Insistir a estas alturas en el hecho obvio de que hay libros estupendos que pasan desapercibidos entre la avalancha de novedades y superventas en las librerías es casi una pérdida de tiempo; con todo, La historia de mi mujer es una de esas pequeñas joyas literarias que no despertarán muchos comentarios y a la que, sin embargo, merece la pena acercarse. Milán Füst escribió una historia de amor y celos de una complejidad sutil, pero extremadamente hermosa, y todo ello con un estilo que bebe de las fuentes del modernismo de principios del siglo XX.

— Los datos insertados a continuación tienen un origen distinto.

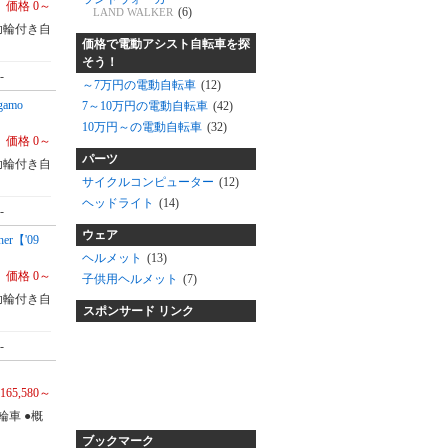
価格 0～
(6)
LAND WALKER
助輪付き自
価格で電動アシスト自転車を探
そう！
-
～7万円の電動自転車
(12)
amo
7～10万円の電動自転車
(42)
10万円～の電動自転車
(32)
価格 0～
パーツ
助輪付き自
サイクルコンピューター
(12)
ヘッドライト
(14)
-
ウェア
r【'09
ヘルメット
(13)
価格 0～
子供用ヘルメット
(7)
助輪付き自
スポンサード リンク
-
165,580～
車 ●概
ブックマーク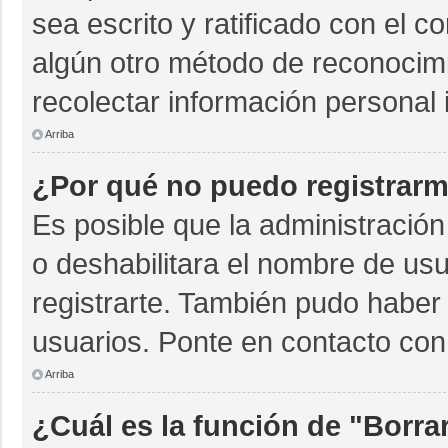
sea escrito y ratificado con el 
algún otro método de reconocimi
recolectar información personal 
Arriba
¿Por qué no puedo registrar
Es posible que la administración
o deshabilitara el nombre de usu
registrarte. También pudo haber 
usuarios. Ponte en contacto con 
Arriba
¿Cuál es la función de "Borrar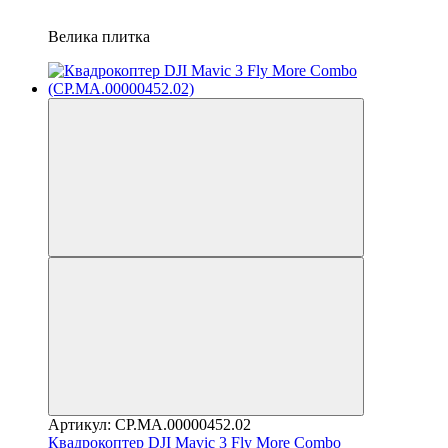
Велика плитка
Артикул: CP.MA.00000452.02
Квадрокоптер DJI Mavic 3 Fly More Combo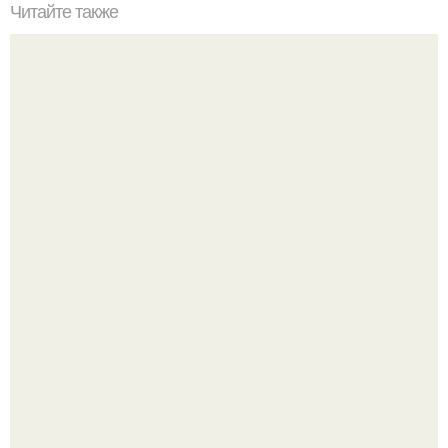
Читайте также
Дух уходящей эпохи ч. 1.
Среди сосен. Этот дом словно вырос среди деревьев, и
жизнь здесь течет в собственном ритме - спокойно, без
спешки и лишнего шума.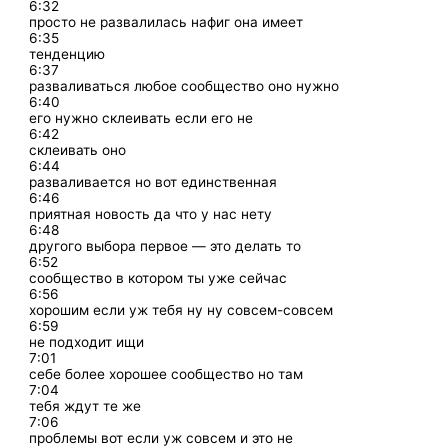
6:32
просто не развалилась нафиг она имеет
6:35
тенденцию
6:37
разваливаться любое сообщество оно нужно
6:40
его нужно склеивать если его не
6:42
склеивать оно
6:44
разваливается но вот единственная
6:46
приятная новость да что у нас нету
6:48
другого выбора первое — это делать то
6:52
сообщество в котором ты уже сейчас
6:56
хорошим если уж тебя ну ну совсем-совсем
6:59
не подходит ищи
7:01
себе более хорошее сообщество но там
7:04
тебя ждут те же
7:06
проблемы вот если уж совсем и это не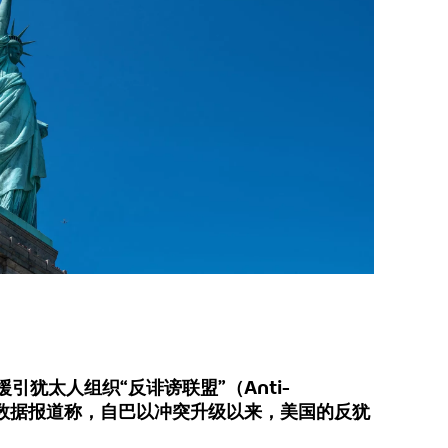
引犹太人组织“反诽谤联盟”（Anti-
ue）的数据报道称，自巴以冲突升级以来，美国的反犹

La historia de mi mujer, como no podía ser de otro modo, cuenta las vicisitudes en primera persona de un capitán de barco holandés que se casa con una jovencita francesa de la que se encapricha casi por casualidad; la chica, desenfadada y jovial, entra como un huracán en la vida metódica y tranquila de Jakab, el narrador protagonista, y éste pronto empieza a sospechar que le es infiel durante sus frecuentes ausencias. El libro lo conforma su diario personal, que escribirá mucho tiempo después para tratar de explicarse a sí mismo las decisiones que tomó y el extraño rumbo que dio a su vida.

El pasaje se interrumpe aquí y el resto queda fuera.